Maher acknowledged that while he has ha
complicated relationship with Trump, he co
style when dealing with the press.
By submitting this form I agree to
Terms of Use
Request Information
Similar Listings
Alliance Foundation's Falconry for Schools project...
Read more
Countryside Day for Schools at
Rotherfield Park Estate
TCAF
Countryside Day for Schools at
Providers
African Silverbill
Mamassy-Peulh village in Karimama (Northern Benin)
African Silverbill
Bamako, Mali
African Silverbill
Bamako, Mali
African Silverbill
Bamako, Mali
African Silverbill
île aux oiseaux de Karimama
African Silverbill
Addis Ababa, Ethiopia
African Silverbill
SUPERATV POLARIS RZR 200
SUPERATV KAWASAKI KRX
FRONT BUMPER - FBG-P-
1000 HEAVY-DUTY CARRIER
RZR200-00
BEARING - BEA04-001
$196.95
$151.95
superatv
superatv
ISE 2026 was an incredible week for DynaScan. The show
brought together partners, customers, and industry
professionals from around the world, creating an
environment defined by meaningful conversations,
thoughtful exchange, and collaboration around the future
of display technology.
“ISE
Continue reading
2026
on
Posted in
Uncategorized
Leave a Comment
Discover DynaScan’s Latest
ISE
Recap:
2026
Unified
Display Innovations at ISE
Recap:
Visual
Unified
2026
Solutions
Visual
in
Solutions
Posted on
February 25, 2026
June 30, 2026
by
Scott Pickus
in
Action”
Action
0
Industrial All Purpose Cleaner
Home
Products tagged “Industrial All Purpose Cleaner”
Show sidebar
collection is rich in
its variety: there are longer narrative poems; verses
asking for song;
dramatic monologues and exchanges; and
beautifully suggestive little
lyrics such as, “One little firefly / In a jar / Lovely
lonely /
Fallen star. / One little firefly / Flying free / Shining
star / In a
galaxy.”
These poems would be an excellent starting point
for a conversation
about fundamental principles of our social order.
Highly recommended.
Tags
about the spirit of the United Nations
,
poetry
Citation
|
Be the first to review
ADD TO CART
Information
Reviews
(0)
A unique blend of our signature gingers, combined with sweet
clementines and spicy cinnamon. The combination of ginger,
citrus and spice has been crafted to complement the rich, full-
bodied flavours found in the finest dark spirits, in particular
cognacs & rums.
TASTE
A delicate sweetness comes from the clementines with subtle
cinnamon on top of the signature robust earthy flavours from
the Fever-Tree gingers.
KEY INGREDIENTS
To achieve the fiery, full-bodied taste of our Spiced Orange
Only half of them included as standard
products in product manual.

────────────────────────────────────────

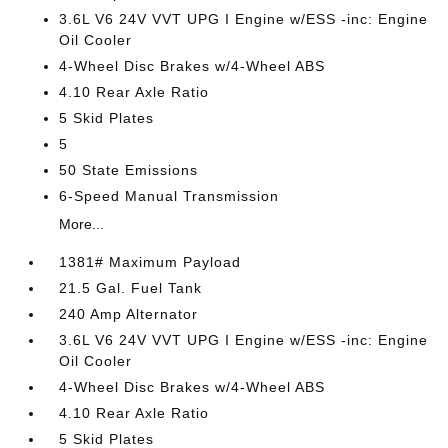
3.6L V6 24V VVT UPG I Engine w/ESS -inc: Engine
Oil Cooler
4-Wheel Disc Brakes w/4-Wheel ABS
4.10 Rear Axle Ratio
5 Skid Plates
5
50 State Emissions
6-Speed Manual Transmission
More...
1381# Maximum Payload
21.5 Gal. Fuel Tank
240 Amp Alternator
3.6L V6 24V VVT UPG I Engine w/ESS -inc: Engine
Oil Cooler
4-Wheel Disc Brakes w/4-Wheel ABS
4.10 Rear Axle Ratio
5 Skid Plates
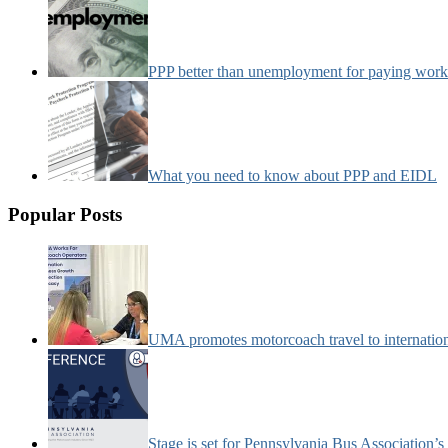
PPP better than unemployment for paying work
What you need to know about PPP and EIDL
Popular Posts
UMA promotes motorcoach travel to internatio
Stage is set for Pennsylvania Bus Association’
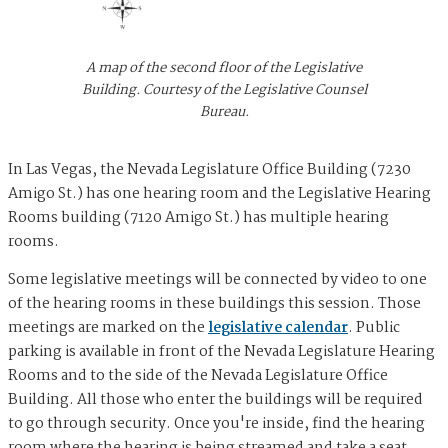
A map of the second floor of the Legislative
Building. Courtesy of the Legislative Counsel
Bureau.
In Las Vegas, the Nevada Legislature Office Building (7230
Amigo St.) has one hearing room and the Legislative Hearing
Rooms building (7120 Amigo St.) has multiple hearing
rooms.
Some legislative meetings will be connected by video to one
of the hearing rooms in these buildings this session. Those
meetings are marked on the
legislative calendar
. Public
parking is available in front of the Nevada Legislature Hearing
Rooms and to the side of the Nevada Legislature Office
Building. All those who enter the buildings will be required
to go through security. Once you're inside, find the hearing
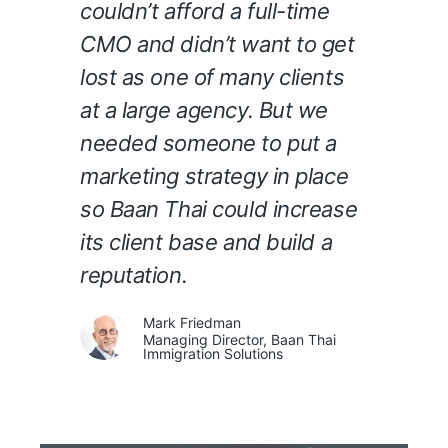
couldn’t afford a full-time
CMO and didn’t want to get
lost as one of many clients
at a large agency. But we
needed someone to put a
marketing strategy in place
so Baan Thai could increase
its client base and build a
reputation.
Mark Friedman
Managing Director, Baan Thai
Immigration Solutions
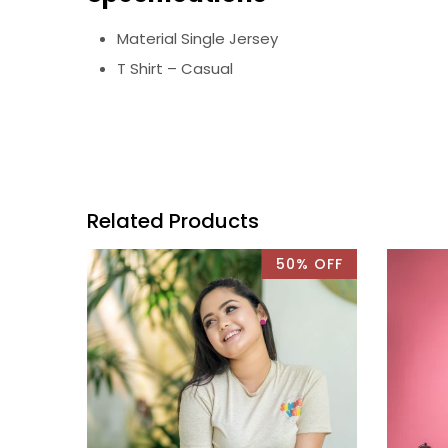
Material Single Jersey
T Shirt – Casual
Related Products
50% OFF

────────────────────────────────────────

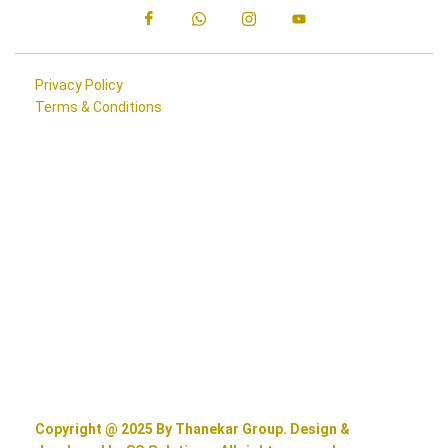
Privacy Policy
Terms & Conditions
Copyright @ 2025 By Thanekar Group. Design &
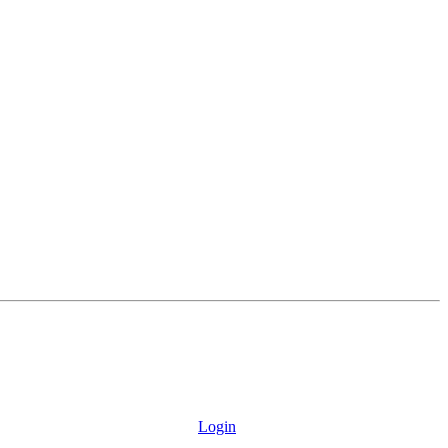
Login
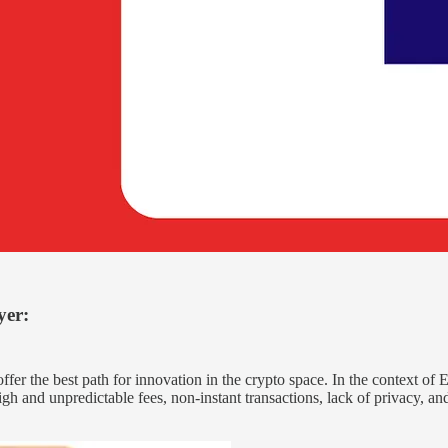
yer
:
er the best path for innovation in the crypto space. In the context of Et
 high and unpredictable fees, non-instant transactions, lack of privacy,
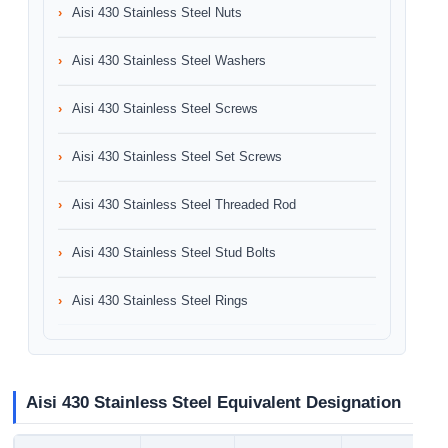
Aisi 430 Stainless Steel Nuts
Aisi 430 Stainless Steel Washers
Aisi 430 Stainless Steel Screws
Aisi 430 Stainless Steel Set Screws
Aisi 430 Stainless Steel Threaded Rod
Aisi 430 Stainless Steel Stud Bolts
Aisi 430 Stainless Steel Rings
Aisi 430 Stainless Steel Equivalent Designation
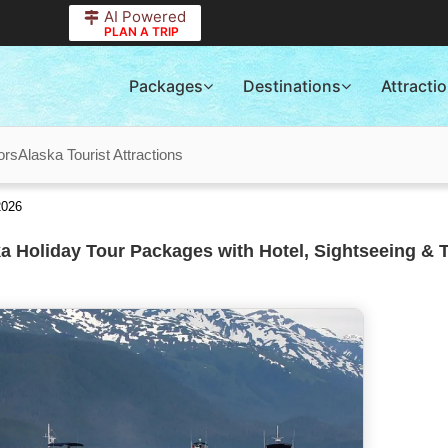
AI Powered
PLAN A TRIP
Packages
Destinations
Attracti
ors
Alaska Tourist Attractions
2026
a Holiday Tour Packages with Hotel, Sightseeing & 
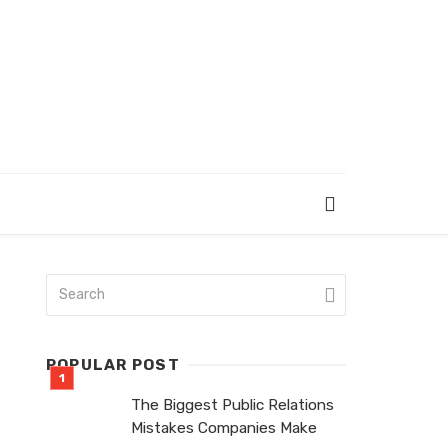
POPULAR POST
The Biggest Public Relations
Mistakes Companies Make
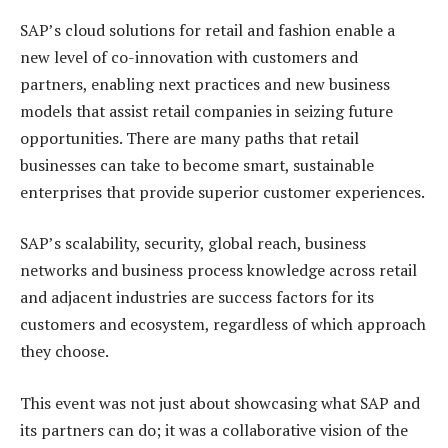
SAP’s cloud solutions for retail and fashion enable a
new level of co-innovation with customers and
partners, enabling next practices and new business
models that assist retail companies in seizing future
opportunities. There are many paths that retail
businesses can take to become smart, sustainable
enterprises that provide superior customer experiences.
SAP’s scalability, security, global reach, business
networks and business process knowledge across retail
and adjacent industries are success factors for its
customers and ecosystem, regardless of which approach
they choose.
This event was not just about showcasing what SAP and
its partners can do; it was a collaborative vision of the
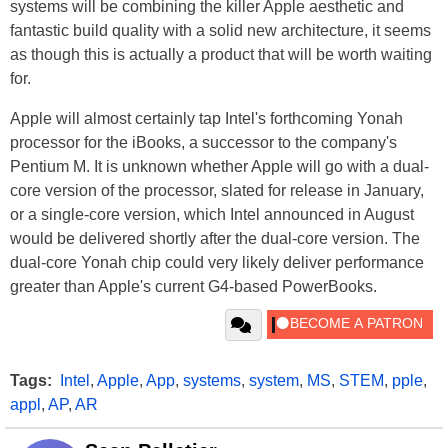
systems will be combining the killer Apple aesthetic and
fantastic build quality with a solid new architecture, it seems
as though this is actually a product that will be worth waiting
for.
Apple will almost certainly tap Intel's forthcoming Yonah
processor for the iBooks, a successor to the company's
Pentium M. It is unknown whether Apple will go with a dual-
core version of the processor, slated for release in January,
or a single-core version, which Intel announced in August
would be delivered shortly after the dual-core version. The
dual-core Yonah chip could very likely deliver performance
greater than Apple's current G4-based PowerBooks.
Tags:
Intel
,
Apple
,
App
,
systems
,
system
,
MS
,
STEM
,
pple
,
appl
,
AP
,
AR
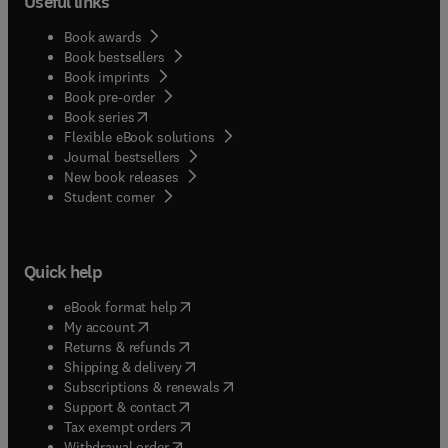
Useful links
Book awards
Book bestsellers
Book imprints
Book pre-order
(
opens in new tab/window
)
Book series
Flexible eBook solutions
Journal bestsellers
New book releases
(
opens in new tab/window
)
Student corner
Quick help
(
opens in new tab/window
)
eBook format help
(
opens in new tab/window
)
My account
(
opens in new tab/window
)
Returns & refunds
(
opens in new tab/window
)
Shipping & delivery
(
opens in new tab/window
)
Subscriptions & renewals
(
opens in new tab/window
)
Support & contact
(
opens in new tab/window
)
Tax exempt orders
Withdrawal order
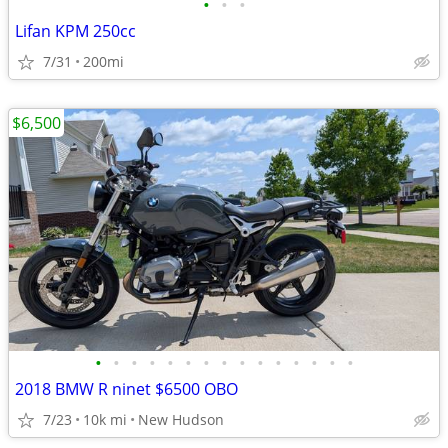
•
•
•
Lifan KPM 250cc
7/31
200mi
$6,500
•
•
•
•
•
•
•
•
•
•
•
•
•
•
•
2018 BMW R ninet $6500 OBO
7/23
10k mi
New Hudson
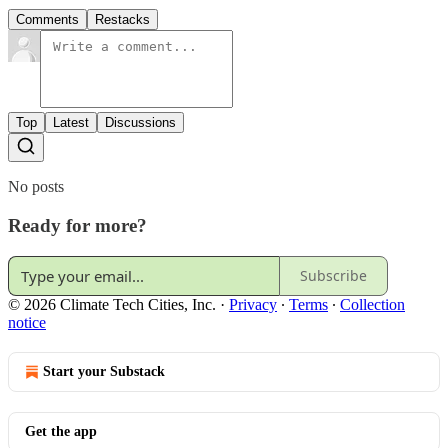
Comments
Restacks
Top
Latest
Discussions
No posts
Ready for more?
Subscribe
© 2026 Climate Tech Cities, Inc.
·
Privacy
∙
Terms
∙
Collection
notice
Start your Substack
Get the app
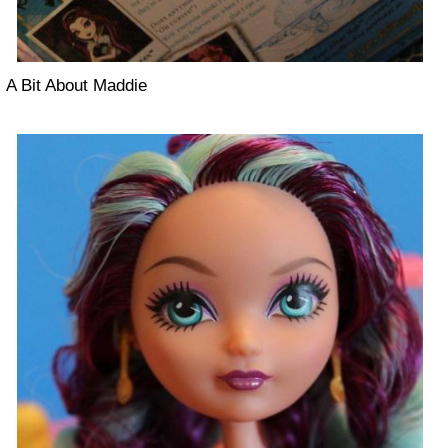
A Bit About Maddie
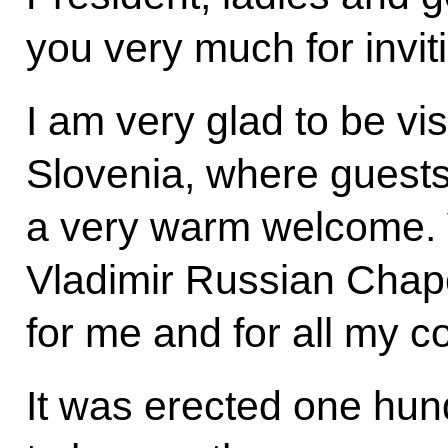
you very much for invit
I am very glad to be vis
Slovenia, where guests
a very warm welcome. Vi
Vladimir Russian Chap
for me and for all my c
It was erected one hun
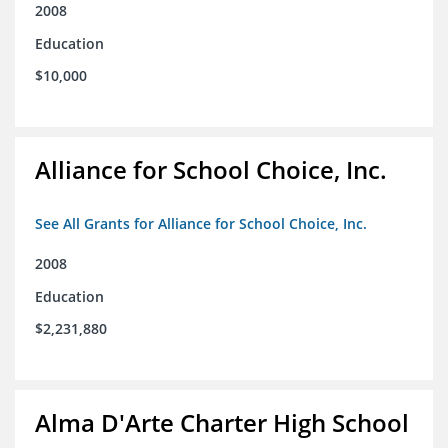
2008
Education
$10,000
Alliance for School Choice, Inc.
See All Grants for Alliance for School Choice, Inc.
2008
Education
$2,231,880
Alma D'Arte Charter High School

────────────────────────────────────────

» **Your assignment**
Please give the number of lines in the entries above that hold "would", with no other words.

» **Result of this exercise**
2